§ Your instructions
Please give again every entry exactly as it appears, setting aside the pictures.

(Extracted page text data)

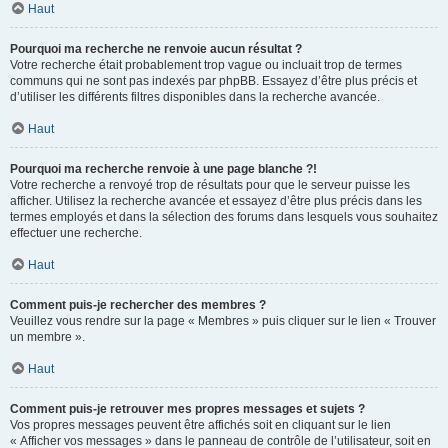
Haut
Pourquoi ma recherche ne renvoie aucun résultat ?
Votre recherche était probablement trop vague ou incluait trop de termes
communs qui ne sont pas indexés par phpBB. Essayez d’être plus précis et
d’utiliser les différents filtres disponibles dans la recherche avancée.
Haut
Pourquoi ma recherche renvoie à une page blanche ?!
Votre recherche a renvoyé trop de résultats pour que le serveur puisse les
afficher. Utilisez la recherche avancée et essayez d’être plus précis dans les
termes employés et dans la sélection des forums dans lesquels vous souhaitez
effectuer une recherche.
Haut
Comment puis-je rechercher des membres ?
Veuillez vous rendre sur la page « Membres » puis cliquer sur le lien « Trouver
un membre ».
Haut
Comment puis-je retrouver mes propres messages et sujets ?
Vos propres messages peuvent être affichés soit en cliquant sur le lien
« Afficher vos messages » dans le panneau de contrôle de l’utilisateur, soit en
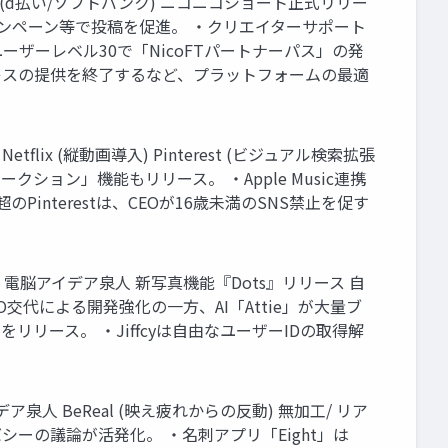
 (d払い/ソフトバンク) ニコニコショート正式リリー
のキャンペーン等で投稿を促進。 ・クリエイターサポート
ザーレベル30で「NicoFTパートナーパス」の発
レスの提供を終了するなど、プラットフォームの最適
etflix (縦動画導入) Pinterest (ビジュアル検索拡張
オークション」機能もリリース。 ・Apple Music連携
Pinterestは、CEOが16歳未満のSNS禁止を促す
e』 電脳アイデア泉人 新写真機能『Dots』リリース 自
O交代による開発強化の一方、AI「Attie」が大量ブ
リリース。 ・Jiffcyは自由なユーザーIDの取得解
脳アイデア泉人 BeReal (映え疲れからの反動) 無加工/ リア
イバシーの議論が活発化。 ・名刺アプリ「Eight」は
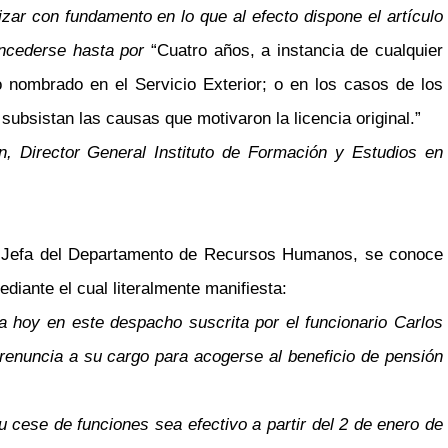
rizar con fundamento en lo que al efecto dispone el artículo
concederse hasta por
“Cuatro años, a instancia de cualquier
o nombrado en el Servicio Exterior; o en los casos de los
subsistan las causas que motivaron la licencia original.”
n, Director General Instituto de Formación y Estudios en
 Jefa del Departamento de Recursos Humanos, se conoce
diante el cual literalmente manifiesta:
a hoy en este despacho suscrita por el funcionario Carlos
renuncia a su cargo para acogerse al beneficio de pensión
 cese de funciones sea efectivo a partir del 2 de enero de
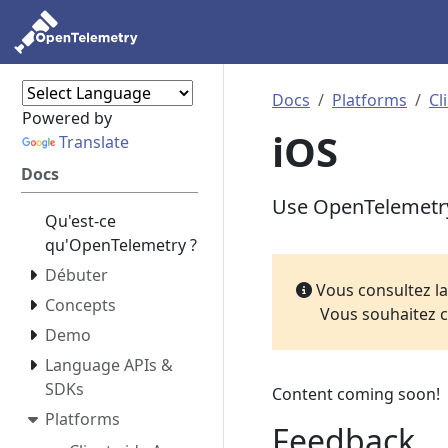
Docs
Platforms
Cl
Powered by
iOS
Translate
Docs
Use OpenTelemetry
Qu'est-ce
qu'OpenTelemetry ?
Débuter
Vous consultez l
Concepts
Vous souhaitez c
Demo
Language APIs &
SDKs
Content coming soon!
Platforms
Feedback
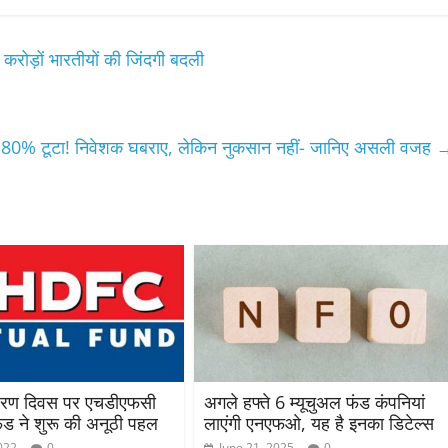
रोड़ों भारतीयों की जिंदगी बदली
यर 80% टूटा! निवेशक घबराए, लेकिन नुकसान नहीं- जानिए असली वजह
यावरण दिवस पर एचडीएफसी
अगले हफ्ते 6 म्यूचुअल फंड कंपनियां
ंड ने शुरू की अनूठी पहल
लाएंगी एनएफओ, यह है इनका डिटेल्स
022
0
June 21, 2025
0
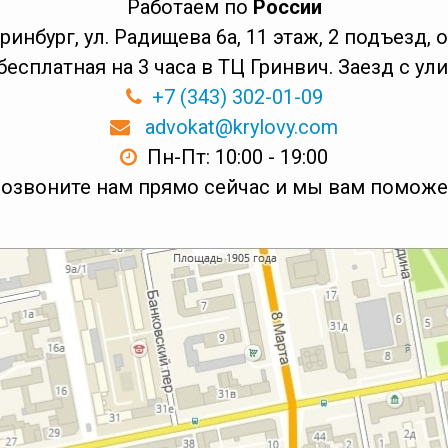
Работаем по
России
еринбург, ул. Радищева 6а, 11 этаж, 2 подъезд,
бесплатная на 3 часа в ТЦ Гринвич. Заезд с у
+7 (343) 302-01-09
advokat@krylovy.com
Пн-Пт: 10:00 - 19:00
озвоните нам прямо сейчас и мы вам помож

§ Your solution
Haut
Pourquoi ma recherche ne renvoie aucun résultat ?
Votre recherche était probablement trop vague ou incluait trop de termes
communs qui ne sont pas indexés par phpBB. Essayez d’être plus précis et
d’utiliser les différents filtres disponibles dans la recherche avancée.
Haut
Pourquoi ma recherche renvoie à une page blanche ?!
Votre recherche a renvoyé trop de résultats pour que le serveur puisse les
afficher. Utilisez la recherche avancée et essayez d’être plus précis dans les
termes employés et dans la sélection des forums dans lesquels vous souhaitez
effectuer une recherche.
Haut
Comment puis-je rechercher des membres ?
Veuillez vous rendre sur la page « Membres » puis cliquer sur le lien « Trouver
un membre ».
Haut
Comment puis-je retrouver mes propres messages et sujets ?
Vos propres messages peuvent être affichés soit en cliquant sur le lien
« Afficher vos messages » dans le panneau de contrôle de l’utilisateur, soit en
 (d払い/ソフトバンク) ニコニコショート正式リリー
のキャンペーン等で投稿を促進。 ・クリエイターサポート
ザーレベル30で「NicoFTパートナーパス」の発
レスの提供を終了するなど、プラットフォームの最適
etflix (縦動画導入) Pinterest (ビジュアル検索拡張
オークション」機能もリリース。 ・Apple Music連携
Pinterestは、CEOが16歳未満のSNS禁止を促す
e』 電脳アイデア泉人 新写真機能『Dots』リリース 自
O交代による開発強化の一方、AI「Attie」が大量ブ
リリース。 ・Jiffcyは自由なユーザーIDの取得解
脳アイデア泉人 BeReal (映え疲れからの反動) 無加工/ リア
イバシーの議論が活発化。 ・名刺アプリ「Eight」は
rizar con fundamento en lo que al efecto dispone el artículo
concederse hasta por
“Cuatro años, a instancia de cualquier
o nombrado en el Servicio Exterior; o en los casos de los
subsistan las causas que motivaron la licencia original.”
n, Director General Instituto de Formación y Estudios en
 Jefa del Departamento de Recursos Humanos, se conoce
diante el cual literalmente manifiesta:
a hoy en este despacho suscrita por el funcionario Carlos
renuncia a su cargo para acogerse al beneficio de pensión
 cese de funciones sea efectivo a partir del 2 de enero de
Docs
Platforms
Cl
Powered by
iOS
Translate
Docs
Use OpenTelemetry
Qu'est-ce
qu'OpenTelemetry ?
Débuter
Vous consultez l
Concepts
Vous souhaitez c
Demo
Language APIs &
SDKs
Content coming soon!
Platforms
Feedback
रोड़ों भारतीयों की जिंदगी बदली
यर 80% टूटा! निवेशक घबराए, लेकिन नुकसान नहीं- जानिए असली वजह
यावरण दिवस पर एचडीएफसी
अगले हफ्ते 6 म्यूचुअल फंड कंपनियां
ंड ने शुरू की अनूठी पहल
लाएंगी एनएफओ, यह है इनका डिटेल्स
022
0
June 21, 2025
0
Работаем по
России
еринбург, ул. Радищева 6а, 11 этаж, 2 подъезд,
бесплатная на 3 часа в ТЦ Гринвич. Заезд с у
+7 (343) 302-01-09
advokat@krylovy.com
Пн-Пт: 10:00 - 19:00
озвоните нам прямо сейчас и мы вам помож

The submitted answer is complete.